Save this slurm script to hello.slurm. Then run it by submitting the job to the slurm scheduler with:

sbatch hello.slurm

We will take this slurm job script and modify it to run as a job array. Each task in a job array will run the same R script and print ‘Hello!’ and the job array task ID.

We are going to pass a job array task ID as a command line argument to the R script. The R script accepts the command line argument and prints ‘Hello!’ and the task ID passed to it.

Let’s modify our hello world R script to look like:

#!/usr/bin/env Rscript

# accept command line arguments and save them in a list called args
args = commandArgs(trailingOnly=TRUE)

# print task number
print(paste0('Hello!
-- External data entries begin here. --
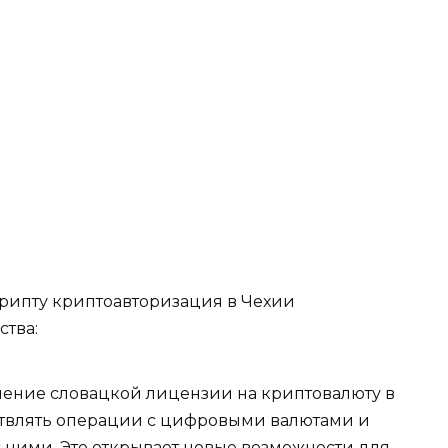
рипту криптоавторизация в Чехии
тва:
ение словацкой лицензии на криптовалюту в
ствлять операции с цифровыми валютами и
с ними. Это открывает новые возможности для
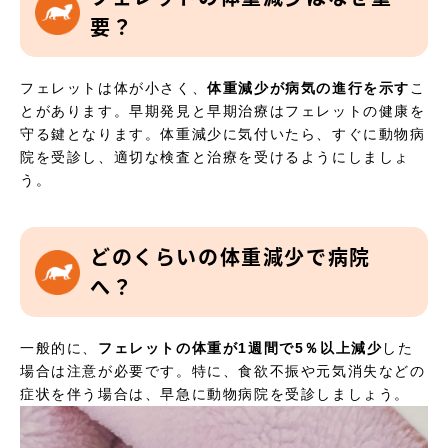
要？
フェレットは体が小さく、
体重減少が病気の進行を示す
こ
とがあります。早期発見と早期治療はフェレットの健康を
守る鍵となります。体重減少に気付いたら、すぐに動物病
院を受診し、適切な検査と治療を受けるようにしましょ
う。
どのくらいの体重減少で病院
へ？
一般的に、
フェレットの体重が1週間で5％以上減少
した
場合は注意が必要です。特に、食欲不振や元気消失などの
症状を伴う場合は、早急に動物病院を受診しましょう。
I am a task number: ', args[1]) )

Then we modify the slurm file to look like below (save this to hello-parallel.slurm):

#!/bin/bash

# Example of running R script with a job array

#SBATCH -J hello
#SBATCH -p normal
#SBATCH --array=1-10                    # how many tasks in the array
#SBATCH -c 1                            # one CPU core per task
#SBATCH -t 10:00
#SBATCH -o hello-%j-%a.out
#SBATCH --mail-type=ALL
#SBATCH --mail-user=your_email@stanford.edu

# Load software
module load R

# Run R script with a command line argument
Rscript hello-parallel.R $SLURM_ARRAY_TASK_ID

Note that in this case, we specified slurm option #SBATCH --array=1-10 to run ten independent tasks in parallel. The maximum job array size is set to 512 on yen-slurm. Each task will generate a unique log file hello-jobID-taskID.out so we can look at those and see if any of the tasks failed.

Submit Job Array to Scheduler

We can now submit our hello-parallel.slurm script to the slurm scheduler to run the job array on the yen-slurm server. It will launch all 10 tasks at the same time (some might sit in the queue while others are going to run right away). To submit, run:

sbatch hello-parallel.slurm

Monitor your jobs with watch squeue -u USER where USER is your SUNet ID. Check which job array tasks failed. Rerun those by setting --array= only to failed indices.